В Кишинёве, в реальном училище дедушка Миша учился на одном курсе с Григорием Котовским. Правда, Котовского отчислили из реального всего месяца через три после начала учёбы, и дед всю жизнь добродушно посмеивался над легендами, которыми окружали личность его однокурсника в советское время: Гришку выгнали за хулиганство и грабежи огородов, а отнюдь не за революционную деятельность. А дед успешно окончил реальное училище, потом школу прапорщиков в Киеве, потом – по настоянию бабушки – Киевский политехнический институт. Специальность – фаянс, фарфор, черепица. Сохранилась семейная легенда о его дипломной работе – черепице для крыши, заказанной купцом.
– Вот брошу камень, если не расколется, беру, – заявил самодур-заказчик.
Конечно, любая черепица раскололась бы, но камень чудом попал в ребро. С молодым инженером щедро расплатились, были даны лучшие рекомендации. Карьера складывалась удачно: революция застала деда в чине капитана на военном заводе в Саратове. Оттуда они с бабушкой и драпали от большевиков аж до Читы. Шутка ли – капитан царской армии, женат на поповне! Но дед отказался эмигрировать с белочехами, вернулся в Киев, снова работал на химических заводах и каждый день ожидал ареста. В тридцать седьмом, когда пересажали почти всё руководство завода, где дед был главным технологом, они срочно уехали-сбежали в Ялту. Почему в Ялту? Просто именно там в это время жила бабушкина сестра Надежда Никитична с семьёй. У её мужа, который тоже был инженером, открылся туберкулёз. Его быстро вылечили, родственники переехали в Симферополь, а наша семья осталась в Ялте. Мой дед как всегда работал в нескольких местах: в химической лаборатории, в знаменитом институте виноделия и виноградарства «Магарач», на метеостанции, преподавал химию в техникуме. Последнее обстоятельство его и спасло.

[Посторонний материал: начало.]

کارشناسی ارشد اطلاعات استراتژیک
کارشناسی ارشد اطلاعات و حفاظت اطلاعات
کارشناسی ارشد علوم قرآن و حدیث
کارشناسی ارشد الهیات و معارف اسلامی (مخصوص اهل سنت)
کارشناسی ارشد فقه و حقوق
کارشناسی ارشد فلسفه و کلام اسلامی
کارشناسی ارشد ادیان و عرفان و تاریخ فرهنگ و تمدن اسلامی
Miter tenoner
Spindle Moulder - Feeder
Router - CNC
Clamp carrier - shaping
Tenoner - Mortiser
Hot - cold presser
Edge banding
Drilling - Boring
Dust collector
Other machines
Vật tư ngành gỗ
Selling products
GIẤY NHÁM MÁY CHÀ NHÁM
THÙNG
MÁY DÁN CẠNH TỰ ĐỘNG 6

Когда началась война, деду было шестьдесят лет. Он, как и все инженеры «из бывших», великолепно говорил по-немецки и поначалу с надеждой воспринял появление в Ялте немцев, тем более, в основном это были румыны. А они-то и вовсе были родными моему деду, выросшему в Бессарабии. Ялтинская интеллигенция была приглашена на собрание в театр Чехова. Дед пошёл и через полчаса вернулся… советским человеком. «Лучше свой супостат, чем чужие!» – заявил он испуганной бабушке. Глупые прямолинейные немцы поздравили «русских свиней» с предоставленной им замечательной возможностью поработать на «великий Рейх».
В течение всей оккупации дед отговаривался от работы «на Рейх» тем, что он якобы не инженер, а учитель. Конечно, никакие отговорки не помогли бы, если б гнать деда на работу приходили не румынские офицеры, а немцы. А румынам Михаил Иосифович по-румынски же рассказывал, как он учился «в Кишинэу» в реальном училище, и умилённый офицер, уходя, пожимал деду руку и советовал быть осторожнее. О том, как осторожен был дедушка Миша в оккупированной Ялте, я узнала случайно, уже будучи взрослой.

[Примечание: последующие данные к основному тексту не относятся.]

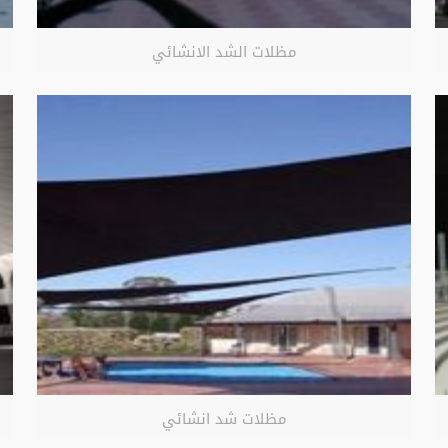
مظلات الشد الانشائي
مظلات شد انشائي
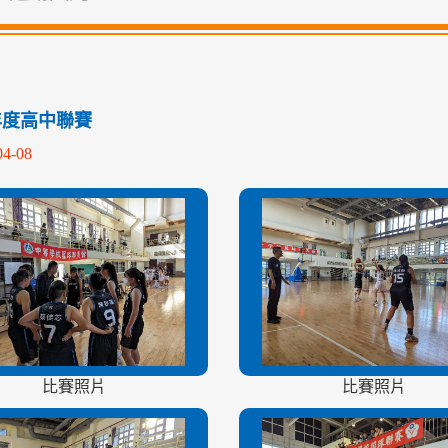
學年度高中聯賽
04-08
比賽照片
比賽照片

Мама много рассказывала мне о войне, о том, как в оккупацию они не умерли с голоду потому, что дедушка ездил по Крыму с тачкой – менял на продукты серебряные ложки и книги, о том, как всех ялтинцев грело и поддерживало присутствие рядом, в Аутке, Марии Павловны, сестры Чехова, о том, что никто ни одной секунды не сомневался в нашей победе… И только о подвиге своего отца почему-то никогда не говорила и только в восемьдесят четвёртом году, познакомив меня со своей приятельницей, нечаянно обмолвилась: «Риту ведь тоже твой дедушка спас…» Тётя Рита, Маргарита Константиновна, бывшая несколькими годами старше мамы, перед войной училась у моего деда в техникуме. Она была еврейкой, одной из тех, кого деду удалось спасти. Подполов и чердаков в центре Ялты не было. Дед шёл к бургомистру – или как там называлась их канцелярия – и подписывал бумагу о том, что он, такой-то, «русский, православный, свидетельствует и ручается», что данное лицо не еврей, а немец, если фамилия была немецкой, или поляк, если фамилия была польской, потому что он, как учитель, хорошо знает эту семью.